In 1966 I was 9 years old. My father was moved from his company in NJ to Florence, SC. I had no idea as a 9 year old what I was headed into. I moved to a developing neighborhood with new homes going up in the sand soil, the pine cones and needles, and the heat and humidity of the south. It didn't take long, just a few walks, excursions into the neighborhood before the kids around my age started referring to me as damn yankee. At my age, all kind of questions made their way into my brain. What, why were they calling me that? As I would age, I realized the old south never ended, neither did the civil war, neither did the categories that separated peoples. It was astonishing how even at a young age we were propagandized, touring places like Fort Sumter from a decidedly confederate slant. As I entered junior high I experienced the integration of the schools and the tension and violence around that, not nearly so much with the kids as with the adults. The so called southern hospitality was nothing more than a cover. All the sweet, slow talk couldn't hide the underbelly, the rot that was there. My father would come home and in his own vernacular would refer to the rebsh** he had run across. Make no mistake my father was a bigot himself, so I think he recognized the same in the populace around him.
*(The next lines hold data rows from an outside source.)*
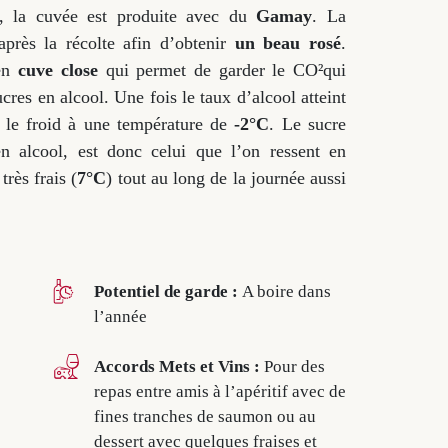
l, la cuvée est produite avec du
Gamay
. La
après la récolte afin d’obtenir
un beau rosé
.
 en
cuve close
qui permet de garder le CO²qui
cres en alcool. Une fois le taux d’alcool atteint
r le froid à une température de
-2°C
. Le sucre
en alcool, est donc celui que l’on ressent en
très frais (
7°C
) tout au long de la journée aussi
Potentiel de garde :
A boire dans
l’année
Accords Mets et Vins :
Pour des
repas entre amis à l’apéritif avec de
fines tranches de saumon ou au
dessert avec quelques fraises et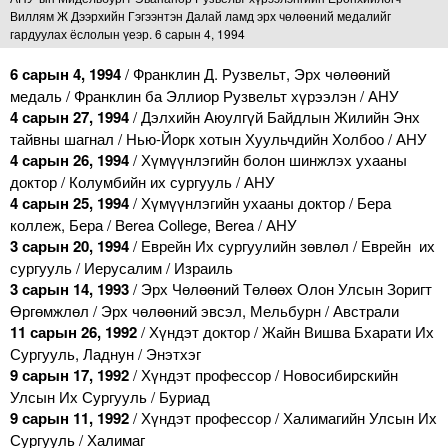
Виллям Ж Дээрхийн Гэгээнтэн Далай ламд эрх чөлөөний медалийг
гардуулах ёслолын үеэр. 6 сарын 4, 1994
6 сарын 4, 1994
/ Франклин Д. Рузвельт, Эрх чөлөөний
медаль / Франклин ба Эллиор Рузвельт хүрээлэн / АНУ
4 сарын 27, 1994
/ Дэлхийн Аюулгүй Байдлын Жилийн Энх
тайвны шагнал / Нью-Йорк хотын Хуульчдийн Холбоо / АНУ
4 сарын 26, 1994
/ Хүмүүнлэгийн болон шинжлэх ухааны
доктор / Колумбийн их сургууль / АНУ
4 сарын 25, 1994
/ Хүмүүнлэгийн ухааны доктор / Бера
коллеж, Бера / Berea College, Berea / АНУ
3 сарын 20, 1994
/ Еврейн Их сургуулийн зөвлөл / Еврейн их
сургууль / Иерусалим / Израиль
3 сарын 14, 1993
/ Эрх Чөлөөний Төлөөх Олон Улсын Зоригт
Өргөмжлөл / Эрх чөлөөний эвсэл, Мельбурн / Австрали
11 сарын 26, 1992
/ Хүндэт доктор / Жайн Вишва Бхарати Их
Сургууль, Ладнун / Энэтхэг
9 сарын 17, 1992
/ Хүндэт профессор / Новосибирскийн
Улсын Их Сургууль / Буриад
9 сарын 11, 1992
/ Хүндэт профессор / Халимагийн Улсын Их
Сургууль / Халимаг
What was weird about that was that somewhere in that journey my father would say to us, none of us has a choice as to whether we enter this world white or black, so there was no room for us kids to be racist bigots. I still wonder about that moment. But in 1966 it was clear, as you note, fascism was alive and well in my experience as a kid growing up in the south.

Tim-The south will fall again!'s avatar

A must read for people who believe in liberty and justice for all. Yarvin, Thiel, Vance, etc. all believe the exact same theory as the slave holders of the US and the facists of the 1920's.